Dataset items
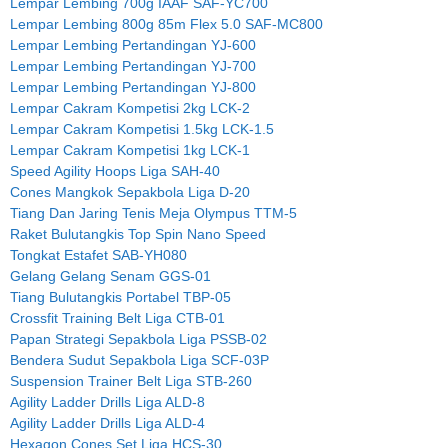
Lempar Lembing 700g IAAF SAF-YC700
Lempar Lembing 800g 85m Flex 5.0 SAF-MC800
Lempar Lembing Pertandingan YJ-600
Lempar Lembing Pertandingan YJ-700
Lempar Lembing Pertandingan YJ-800
Lempar Cakram Kompetisi 2kg LCK-2
Lempar Cakram Kompetisi 1.5kg LCK-1.5
Lempar Cakram Kompetisi 1kg LCK-1
Speed Agility Hoops Liga SAH-40
Cones Mangkok Sepakbola Liga D-20
Tiang Dan Jaring Tenis Meja Olympus TTM-5
Raket Bulutangkis Top Spin Nano Speed
Tongkat Estafet SAB-YH080
Gelang Gelang Senam GGS-01
Tiang Bulutangkis Portabel TBP-05
Crossfit Training Belt Liga CTB-01
Papan Strategi Sepakbola Liga PSSB-02
Bendera Sudut Sepakbola Liga SCF-03P
Suspension Trainer Belt Liga STB-260
Agility Ladder Drills Liga ALD-8
Agility Ladder Drills Liga ALD-4
Hexagon Cones Set Liga HCS-30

EXERCISE DETAILS: Copy exactly, and copy nothing else: the lines from the start of the data above through the line that holds "Cones Mangkok Sepakbola Liga D-20". The pictures stay out.

EXERCISE OUTPUT:
Lempar Lembing 700g IAAF SAF-YC700
Lempar Lembing 800g 85m Flex 5.0 SAF-MC800
Lempar Lembing Pertandingan YJ-600
Lempar Lembing Pertandingan YJ-700
Lempar Lembing Pertandingan YJ-800
Lempar Cakram Kompetisi 2kg LCK-2
Lempar Cakram Kompetisi 1.5kg LCK-1.5
Lempar Cakram Kompetisi 1kg LCK-1
Speed Agility Hoops Liga SAH-40
Cones Mangkok Sepakbola Liga D-20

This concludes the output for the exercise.